Según los primeros reportes, el pasajero permaneció sujeto gracias al cinturón de seguridad, mientras que su esposa y otros viajeros reaccionaron de inmediato para sostenerlo y evitar que fuera expulsado completamente de la aeronave.
Las mascarillas de oxígeno descendieron automáticamente y el ambiente dentro de la cabina se llenó de tensión mientras la tripulación ejecutaba el protocolo de emergencia.
Tras detectar la despresurización, los pilotos declararon la emergencia y comenzaron un descenso controlado para reducir rápidamente la altitud hasta niveles donde los pasajeros pudieran respirar con normalidad sin depender del sistema de oxígeno.
Posteriormente, el avión regresó al aeropuerto de Salónica, donde aterrizó sin nuevos inconvenientes.
El pasajero afectado recibió asistencia médica inmediatamente después del aterrizaje. Aunque sufrió lesiones producto del impacto y la descompresión, logró sobrevivir al dramático episodio. Más tarde, la aerolínea dispuso otra aeronave para completar el viaje hacia Alemania.

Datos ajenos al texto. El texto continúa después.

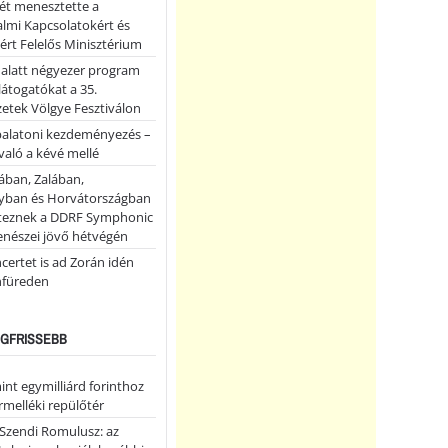
ét menesztette a
lmi Kapcsolatokért és
ért Felelős Minisztérium
 alatt négyezer program
 látogatókat a 35.
etek Völgye Fesztiválon
balatoni kezdeményezés –
való a kévé mellé
ában, Zalában,
ban és Horvátországban
teznek a DDRF Symphonic
enészei jövő hétvégén
certet is ad Zorán idén
nfüreden
LEGFRISSEBB
nt egymilliárd forinthoz
ármelléki repülőtér
Szendi Romulusz: az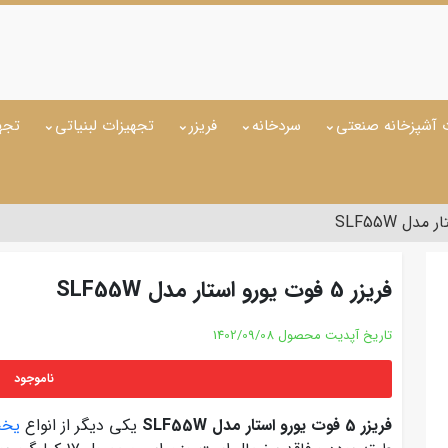
 آشپزخانه صنعتی
سردخانه
فریزر
تجهیزات لبنیاتی
تجه
فریزر 5 فوت یورو استار مدل SLF55W
تاریخ آپدیت محصول
1402/09/08
ناموجود
فریزر 5 فوت یورو استار مدل SLF55W
یکی دیگر از انواع
یخچ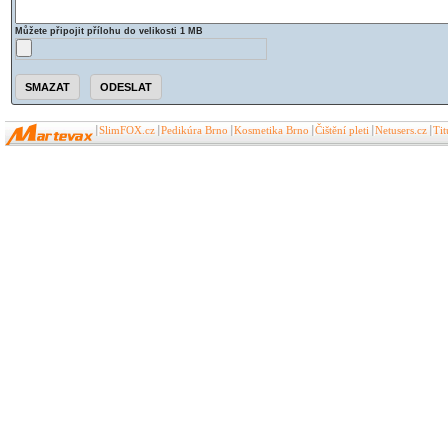
Můžete připojit přílohu do velikosti 1 MB
SlimFOX.cz
Pedikúra Brno
Kosmetika Brno
Čištění pleti
Netusers.cz
Ti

Las investigaciones preliminares apuntan a que un componente del motor derecho se habría desprendido durante el ascenso y habría impactado directamente contra la ventanilla, ocasionando la rotura del cristal y la pérdida súbita de presión en la cabina.
Las autoridades aeronáuticas de Grecia trabajan conjuntamente con organismos internacionales para determinar las causas exactas del incidente y establecer si existieron fallas mecánicas o de mantenimiento.
El fabricante Boeing y Ryanair indicaron que colaboran con la investigación, mientras especialistas analizan tanto la aeronave como los restos recuperados del motor.
La secuencia recordó inevitablemente el accidente ocurrido en 2018 en un vuelo de Southwest Airlines, cuando la explosión de un motor provocó la rotura de una ventanilla y una pasajera falleció tras ser parcialmente expulsada del avión.
A raíz de aquel accidente, las autoridades de aviación civil reforzaron los controles sobre determinados motores de los Boeing 737 Next Generation. El nuevo incidente vuelve a colocar el foco sobre la seguridad operacional y el mantenimiento preventivo de este tipo de aeronaves.
Cuando una ventanilla o parte del fuselaje se rompe durante el vuelo, la enorme diferencia de presión entre el interior de la cabina y el exterior provoca una salida violenta del aire, fenómeno conocido como descompresión explosiva.
Este efecto puede desplazar objetos e incluso personas que se encuentren muy próximas a la abertura. Por ese motivo, las autoridades aeronáuticas insisten en la importancia de mantener el cinturón de seguridad abrochado durante todo el vuelo, incluso cuando la señal permanece apagada.